Stock Futures Decline As German Data Disappoints
Stock index futures fell on Monday, indicating last week's decline would continue as investors questioned growth prospects for the global economy.
German business sentiment dropped for a fifth successive month in September to its lowest level since early 2010, showing even the strongest of Europe's economies is succumbing to an economic downturn despite the European Central Bank's recently announced bond-buying plan. European shares .FTEU3 lost 0.6 percent.
Equities have advanced sharply in recent months on expectations for central bank stimulus. On Sept 6 the ECB announced its bond buying plan and a week later, the Federal Reserve announced a third round of quantitative easing intended to bolster the economy and reduce U.S. unemployment.
With the S&P 500 up more than 7 percent so far this quarter, investors have sought new catalysts to push shares decisively in either direction. Moves have been slight lately while volume is light. The S&P fell 0.4 percent last week, though the session with the biggest move only had the benchmark index down 0.3 percent.
"We've had such a strong quarter that it's difficult for us to keep moving up, especially since we're so light on economic news to trade on," said Oliver Pursche, president at Gary Goldberg Financial Services in Suffern, New York. "We're maybe in a sideways market without a lot of action for a while."
S&P 500 futures fell 5.9 points and were below fair value, a formula that evaluates pricing by taking into account interest rates, dividends and time to expiration on the contract. Dow Jones industrial average futures lost 51 points and Nasdaq 100 futures sank 8.5 points.

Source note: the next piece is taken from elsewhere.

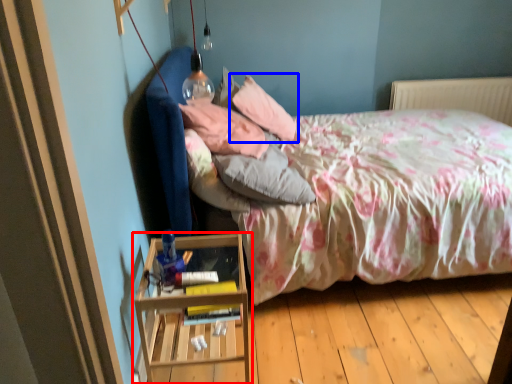 Question: Which object appears farthest to the camera in this image, nightstand (highlighted by a red box) or pillow (highlighted by a blue box)?

Choices:
 (A) nightstand
 (B) pillow

Answer: (B)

Lennar Corp (LEN.N) climbed 4.7 percent to $39.26 in premarket trading on Monday after reporting steep rises in its third-quarter earnings and revenue, while orders rose 44 percent. The results follow a similarly strong report from KB Home (KBH.N) and together indicate that the housing market is gaining traction.
Energy stocks will be in focus as crude oil fell 1.3 percent, continuing a drop of more than 6 percent last week as investors question the demand outlook.
"Oil is trending down because of slowing growth, and I wouldn't expect that to change in the short term," Pursche said. "However, I don't think it's so cheap yet that we'll see a real impact on consumer spending."
Investors will also be looking at transport stocks a week after two large shipping companies - FedEx Corp. (FDX.N) and Norfolk Southern Corp. (NSC.N) - warned about the impact of the weakening world economy on their results. The transportation sector .DJT is viewed as a leading indicator for the market at large.
Apple Inc (AAPL.O) will look to extend a rally that took the most valuable U.S. company to an all-time high. The rally came as the tech giant launched the latest version of its iPhone worldwide, generating blockbuster sales.
U.S. stocks closed flat on Friday even as investors welcomed Spain's efforts to seek a bailout and were lifted by gains in Apple.